Bazı hadisler ise; tamamlayıcı nitelik taşır. Ayetlerden açıkça ne anlamak gerektiğini Müslümanlara iletme amacı taşır. Örneğin namaz kılmak Kur'an'da emredilmiş olmasına rağmen nasıl namaz kılınacağına dair bir detay bulunmamaktadır. Bu detaylar ise ayetler ile tamamlanmıştır.
Son olarak bazı hadisler de Kur'an'ın temas etmediği fakat günlük hayatta yeri olan noktaları açıklar niteliktedir. Örneğin yırtıcı kuşların etinin yenmemesi gerektiği gibi konularda açıklama yapan hadisler bunlara örnek olarak verilebilir.
İslam’da büyük bir yeri olan hadislerin zaman içerisinde şekil değiştirmesi ya da bozulmasını engellemek için çalışmalar yapılmıştır.

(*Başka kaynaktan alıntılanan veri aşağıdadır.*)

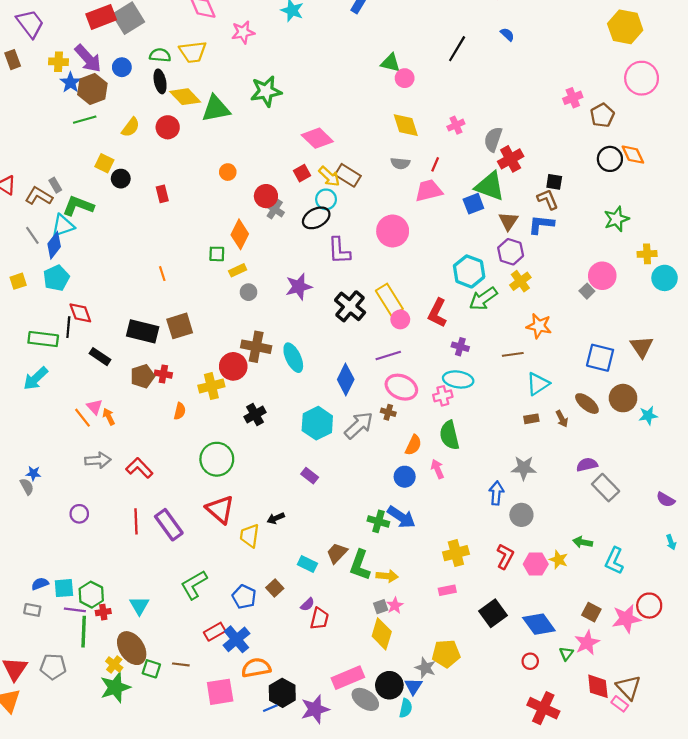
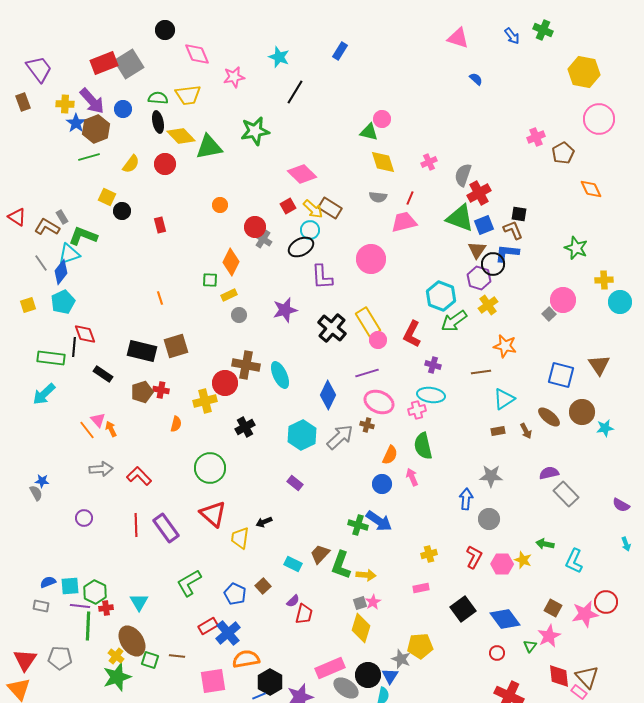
black line: (457, 49) -> (295, 92), moved
green triangle: (390, 63) -> (369, 132), moved
black circle: (610, 159) -> (493, 264), moved
blue square: (473, 204) -> (484, 225), moved
green star: (616, 219) -> (576, 248), turned -30
yellow cross: (456, 553) -> (429, 554), size x0.7

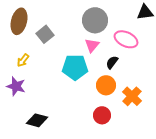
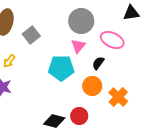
red circle: (102, 115) -> (79, 116), moved
black diamond: (37, 120) -> (54, 121), moved

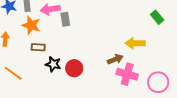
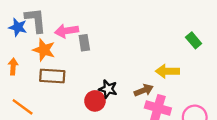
brown rectangle: (38, 47) -> (52, 76), size x1.5
black star: (53, 64) -> (108, 89), moved

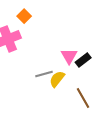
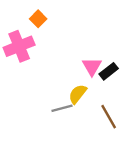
gray line: (44, 74) -> (62, 108), moved

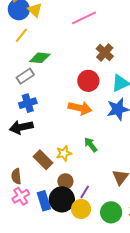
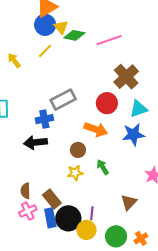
brown cross: (105, 52) -> (126, 77), size x1.4
green diamond: (40, 58) -> (74, 35), moved
gray rectangle: (25, 76) -> (63, 100), moved, size x1.4
brown rectangle: (43, 160) -> (52, 199), moved
brown circle: (65, 181) -> (78, 150), moved
purple line: (85, 192) -> (92, 213), turned -32

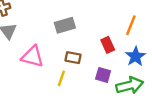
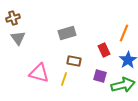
pink triangle: (32, 56) -> (39, 73), moved

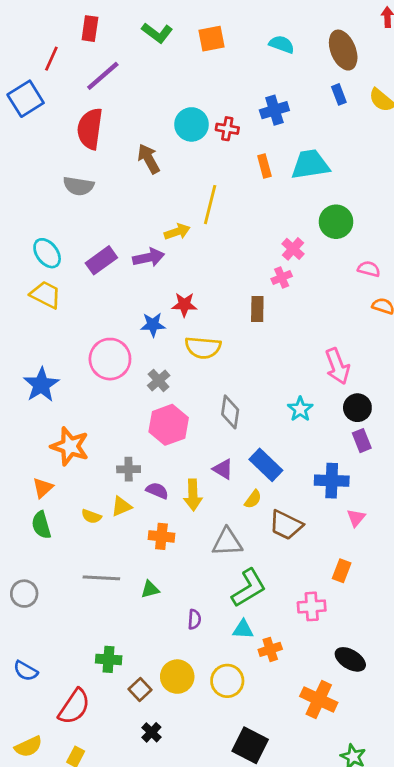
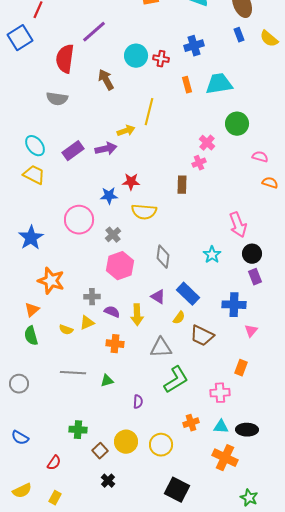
purple line: (103, 76) -> (94, 32), moved
cyan triangle: (243, 629) -> (221, 427), moved
black ellipse: (350, 659) -> (247, 430), turned -30
red semicircle: (74, 707) -> (54, 463), size x0.6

Bunun yanı sıra hadislerin sahih olup olmadığını anlayabilmek için çeşitli kaynak kitaplardan yararlanmak gerekir.
Raviler Tarihi, Cerh ve Ta'dil, Hadislerin Vürud Sebepleri ve Muhtelifu'l-Hadis gibi ilimler hadis kitaplarının güvenirliliğini takip etmektedir. Diyanet İşleri Başkanlığının hadis konusu bakımından açıklaması da şu şekildedir.
Hz. Peygamber (s.a.s) 'in hadislerini konu alan eski deyimiyle ilm-i hadis veya ilmu'l-hadîs, Türkçesi Hadis İlmi, İslâm alimleri, bilhassa muhaddisler tarafından değişik şekillerde tarif edilmiştir. Hadis ilminin ilimlerin en önemlilerinden biri oluşunun delili, İslâm Şeri'atının Kur'ân-ı Kerim ile Hz. Peygamber'den rivayet edilen sünnetlere dayanması, fıkhî hükümlerden çoğunun Sünnet etrafında dönmesidir; zira fürû'a dair ayetlerin ekseriyeti mücmeldir.